AIM OF THE EXERCISE:
For this exercise, return the line containing "Erwerbsminderungs- oder klassische" and every line after it through the end of the records below, without alteration.
<<<<
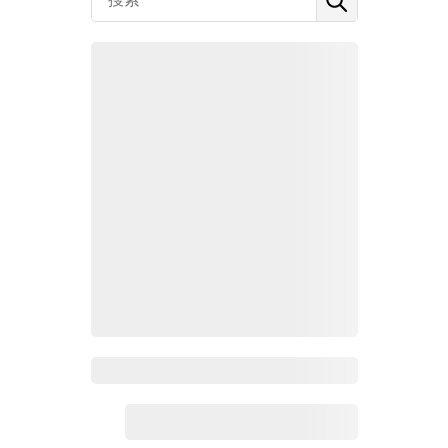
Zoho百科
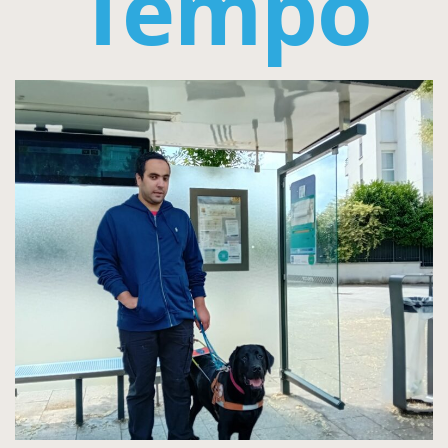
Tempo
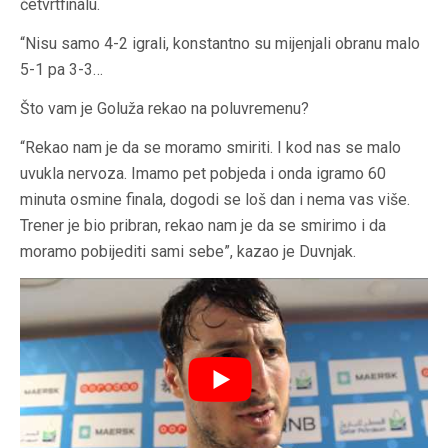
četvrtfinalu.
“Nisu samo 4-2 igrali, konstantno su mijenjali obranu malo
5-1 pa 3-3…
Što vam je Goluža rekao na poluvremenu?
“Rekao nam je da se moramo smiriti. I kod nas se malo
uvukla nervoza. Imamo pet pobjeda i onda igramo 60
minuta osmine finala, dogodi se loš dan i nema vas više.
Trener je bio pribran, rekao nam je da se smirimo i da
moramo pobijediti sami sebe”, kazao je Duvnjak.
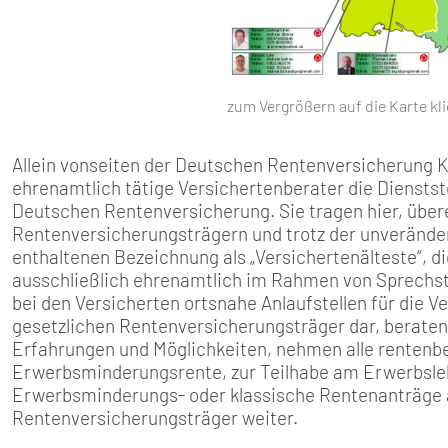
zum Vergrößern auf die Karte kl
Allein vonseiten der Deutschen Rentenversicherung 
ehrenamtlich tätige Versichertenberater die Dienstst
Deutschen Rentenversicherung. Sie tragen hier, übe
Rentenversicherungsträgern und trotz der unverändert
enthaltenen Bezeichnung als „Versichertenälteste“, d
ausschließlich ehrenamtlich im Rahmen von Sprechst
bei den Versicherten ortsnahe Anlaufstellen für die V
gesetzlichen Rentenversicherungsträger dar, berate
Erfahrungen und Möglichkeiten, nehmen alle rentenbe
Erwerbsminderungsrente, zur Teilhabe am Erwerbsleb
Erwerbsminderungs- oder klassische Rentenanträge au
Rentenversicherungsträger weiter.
>>>>
EXERCISE SOLUTION:
Erwerbsminderungs- oder klassische Rentenanträge au
Rentenversicherungsträger weiter.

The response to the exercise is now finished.